"TAX TIPS: Tax relief may be on the way for property owners"
A recent decision by the Ohio Supreme Court may make it easier for property owners to get some relief when the value of the property has declined since it was acquired.
Property owners are generally prevented from arguing for a lower valuation than that established by a recent purchase price for the property.
In its recent decision, the court considered whether an appraiser’s report could rebut the presumptive validity of a tax valuation based upon a recent sale price.
In this case, the property owner, which had purchased a Comfort Inn hotel in 2007, filed a complaint for tax year 2009 seeking a reduction of the value assigned to the property from $3.49 million down to a little more than $2 million.
At the Board of Revision hearing, the hotel owner’s expert appraiser explained that the 2007 sale price of $3.49 million was not representative of the property’s value.
Specifically, the appraiser relied upon evidence indicating that the Comfort Inn hotel and other comparable hotels were experiencing a precipitous decline in revenue streams from 2007 through 2009 based upon significantly reduced occupancy levels attributable to the economic crash in the fall of 2008.
The Board of Revision found the appraiser’s report and testimony to be well supported and reduced the property value from $3.49 million down to $2.6 million.
The Board of Education appealed this decision to the Board of Tax Appeals.
The Board of Tax Appeals acknowledged the presumptive merit subscribed to the 2007 sale price, but held that its “recency” was rebutted by information provided and relied upon by the owner’s appraiser, and further reduced the property value to about $2.53 million.

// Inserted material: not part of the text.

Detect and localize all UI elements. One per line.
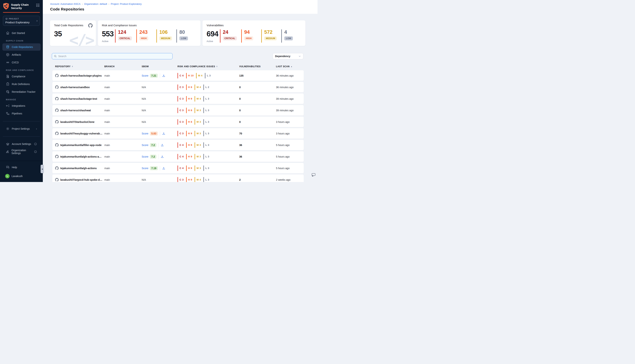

On appeal to the Ohio Supreme Court, the central issue was whether the assumed validity of a property valuation based upon a recent sale price can be rebutted by an appraisal report and testimony.
The court first observed the general rule that the presumptive validity of the sale price may be rebutted by evidence showing that the sale is not recent, not at arm’s length, or not voluntary.

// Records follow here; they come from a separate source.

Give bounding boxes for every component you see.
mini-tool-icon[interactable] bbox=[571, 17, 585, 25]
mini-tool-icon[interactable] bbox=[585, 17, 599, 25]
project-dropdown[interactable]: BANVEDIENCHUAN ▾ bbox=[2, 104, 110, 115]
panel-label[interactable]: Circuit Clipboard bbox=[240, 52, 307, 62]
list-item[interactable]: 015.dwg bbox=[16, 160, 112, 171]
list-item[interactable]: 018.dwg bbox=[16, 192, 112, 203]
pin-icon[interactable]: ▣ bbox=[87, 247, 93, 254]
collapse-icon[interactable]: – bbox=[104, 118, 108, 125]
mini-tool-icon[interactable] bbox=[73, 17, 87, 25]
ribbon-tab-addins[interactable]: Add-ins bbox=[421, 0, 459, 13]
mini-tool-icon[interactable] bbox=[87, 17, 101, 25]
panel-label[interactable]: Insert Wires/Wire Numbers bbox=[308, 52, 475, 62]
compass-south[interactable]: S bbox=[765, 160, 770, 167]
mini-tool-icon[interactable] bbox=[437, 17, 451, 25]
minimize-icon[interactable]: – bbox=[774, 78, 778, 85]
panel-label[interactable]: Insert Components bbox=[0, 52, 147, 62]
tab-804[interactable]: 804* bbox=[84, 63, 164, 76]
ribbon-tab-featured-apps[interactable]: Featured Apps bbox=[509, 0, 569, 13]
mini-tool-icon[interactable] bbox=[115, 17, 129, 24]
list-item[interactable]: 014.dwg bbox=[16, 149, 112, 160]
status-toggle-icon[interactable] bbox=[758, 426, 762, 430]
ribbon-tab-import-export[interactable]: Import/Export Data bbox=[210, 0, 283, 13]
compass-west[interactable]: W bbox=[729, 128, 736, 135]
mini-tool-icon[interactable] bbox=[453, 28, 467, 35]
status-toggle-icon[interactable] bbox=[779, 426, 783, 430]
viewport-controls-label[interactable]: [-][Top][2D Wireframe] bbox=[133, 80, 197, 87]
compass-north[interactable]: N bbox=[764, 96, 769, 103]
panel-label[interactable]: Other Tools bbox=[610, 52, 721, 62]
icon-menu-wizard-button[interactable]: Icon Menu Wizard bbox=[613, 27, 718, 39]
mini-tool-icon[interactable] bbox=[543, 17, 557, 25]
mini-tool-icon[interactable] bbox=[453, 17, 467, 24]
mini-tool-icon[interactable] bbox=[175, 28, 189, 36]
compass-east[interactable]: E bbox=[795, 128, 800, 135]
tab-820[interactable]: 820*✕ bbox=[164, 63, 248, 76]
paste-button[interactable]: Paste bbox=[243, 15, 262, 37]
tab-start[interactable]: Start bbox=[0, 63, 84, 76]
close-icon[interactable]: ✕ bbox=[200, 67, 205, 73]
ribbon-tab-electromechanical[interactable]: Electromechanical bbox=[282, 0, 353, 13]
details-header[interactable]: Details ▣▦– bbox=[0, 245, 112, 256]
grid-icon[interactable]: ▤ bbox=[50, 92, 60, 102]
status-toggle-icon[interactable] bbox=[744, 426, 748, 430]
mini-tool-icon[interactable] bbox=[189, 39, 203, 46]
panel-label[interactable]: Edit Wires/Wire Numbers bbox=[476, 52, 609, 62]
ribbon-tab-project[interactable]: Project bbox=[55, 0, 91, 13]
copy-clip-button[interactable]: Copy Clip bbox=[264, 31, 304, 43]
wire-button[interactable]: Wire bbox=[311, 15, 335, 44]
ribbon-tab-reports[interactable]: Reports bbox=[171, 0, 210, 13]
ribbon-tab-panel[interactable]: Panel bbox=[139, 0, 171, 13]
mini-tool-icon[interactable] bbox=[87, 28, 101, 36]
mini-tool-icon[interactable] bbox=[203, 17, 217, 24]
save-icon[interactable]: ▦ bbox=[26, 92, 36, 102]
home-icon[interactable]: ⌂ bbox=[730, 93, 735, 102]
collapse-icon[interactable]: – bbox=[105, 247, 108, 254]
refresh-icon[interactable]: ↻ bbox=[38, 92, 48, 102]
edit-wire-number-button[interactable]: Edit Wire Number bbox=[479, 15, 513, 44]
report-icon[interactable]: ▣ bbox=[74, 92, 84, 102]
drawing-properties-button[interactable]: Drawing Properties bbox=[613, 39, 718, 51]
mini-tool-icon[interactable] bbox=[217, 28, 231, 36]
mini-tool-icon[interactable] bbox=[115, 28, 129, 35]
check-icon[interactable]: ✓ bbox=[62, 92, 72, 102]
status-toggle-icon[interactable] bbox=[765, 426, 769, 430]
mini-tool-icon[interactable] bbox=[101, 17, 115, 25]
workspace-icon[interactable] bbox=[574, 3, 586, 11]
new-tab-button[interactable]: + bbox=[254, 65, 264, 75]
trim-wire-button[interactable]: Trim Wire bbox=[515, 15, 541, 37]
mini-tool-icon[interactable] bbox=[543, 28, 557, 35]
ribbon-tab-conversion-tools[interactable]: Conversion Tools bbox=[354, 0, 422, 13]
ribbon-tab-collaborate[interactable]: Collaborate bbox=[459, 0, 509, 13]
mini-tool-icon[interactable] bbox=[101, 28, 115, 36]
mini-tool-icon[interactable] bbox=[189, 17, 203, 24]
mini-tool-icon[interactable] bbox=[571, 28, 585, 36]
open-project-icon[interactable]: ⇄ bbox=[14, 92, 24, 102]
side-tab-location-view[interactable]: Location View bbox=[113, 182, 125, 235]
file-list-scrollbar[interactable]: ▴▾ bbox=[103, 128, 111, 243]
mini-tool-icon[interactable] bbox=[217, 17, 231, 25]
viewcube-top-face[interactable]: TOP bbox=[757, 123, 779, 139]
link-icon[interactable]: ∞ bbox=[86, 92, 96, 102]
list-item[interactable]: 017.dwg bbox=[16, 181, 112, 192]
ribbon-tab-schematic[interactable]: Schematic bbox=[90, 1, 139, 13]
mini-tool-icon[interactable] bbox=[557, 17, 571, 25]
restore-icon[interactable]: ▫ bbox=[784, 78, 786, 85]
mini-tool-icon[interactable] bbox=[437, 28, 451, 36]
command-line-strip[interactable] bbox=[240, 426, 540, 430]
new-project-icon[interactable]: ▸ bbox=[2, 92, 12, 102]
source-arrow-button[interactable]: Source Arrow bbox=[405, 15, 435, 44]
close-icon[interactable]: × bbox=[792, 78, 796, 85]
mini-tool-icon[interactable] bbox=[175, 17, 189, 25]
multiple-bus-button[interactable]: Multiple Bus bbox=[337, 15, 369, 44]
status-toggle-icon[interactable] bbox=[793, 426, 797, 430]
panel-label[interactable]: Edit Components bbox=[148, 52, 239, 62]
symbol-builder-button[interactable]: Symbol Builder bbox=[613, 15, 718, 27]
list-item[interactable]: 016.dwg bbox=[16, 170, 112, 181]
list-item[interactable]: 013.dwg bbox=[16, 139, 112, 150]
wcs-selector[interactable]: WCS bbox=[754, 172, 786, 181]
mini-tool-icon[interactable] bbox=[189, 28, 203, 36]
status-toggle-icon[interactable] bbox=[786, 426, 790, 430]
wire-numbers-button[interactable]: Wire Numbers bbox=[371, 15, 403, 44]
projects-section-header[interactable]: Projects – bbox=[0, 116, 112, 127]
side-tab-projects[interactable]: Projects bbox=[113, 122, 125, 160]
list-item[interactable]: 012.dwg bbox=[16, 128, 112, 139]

The court then instructed that it is permissible to rely upon information contained in an appraisal report and testimony to conclude that the presumptive validity of the sale price is not reflective of the property’s actual value.
The court warned, however, that the mere fact that an expert has opined that the property value should be reduced is not sufficient to undermine the validity of the sale price.
Rather, specific information bearing on the question of recency, the arm’s length character of the sale, or the voluntariness of the sale proffered by an expert appraiser, through a report or testimony, may be sufficient to successfully rebut the presumption of sale price validity.
At issue on this appeal was evidence of recency, and, curiously, whether the transaction was at arm’s length.
With respect to recency, the court found compelling that a significant downward market shift for hotels had occurred between January 2007 and the Jan. 1, 2009, tax lien date.
Because the appraiser convincingly articulated that a “softening” of the market had developed between the approximate time of the sale and the tax lien date, the Supreme Court of Ohio held that the 2007 sale could not be deemed recent relative to the Jan. 1, 2009, tax lien date.
With respect to the arm’s length transaction component, the owner’s appraiser opined that the sale was not truly arm’s length because the owner did not act as a fully knowledgeable, typically motivated buyer. The appraiser reached that conclusion based upon his finding that the owner paid too much given the hotel’s ongoing performance issues at the time of the sale.
Possibly because the school board did not oppose that argument, the court held that an arm’s length transaction had not occurred and therefore the 2007 sale price was not representative of the tax valuation.
The primary takeaway of this decision is that evidence proffered through an expert appraiser can overcome the presumption of sale price validity even when the sale at issue occurred only two years prior to the tax lien date.
Consequently, litigants challenging the valuation of property based upon a sales price that is unrepresentative of the actual value of the property would be wise to explore the reasons for that variance and articulate, through expert testimony, how such reasons diminish the property valuation.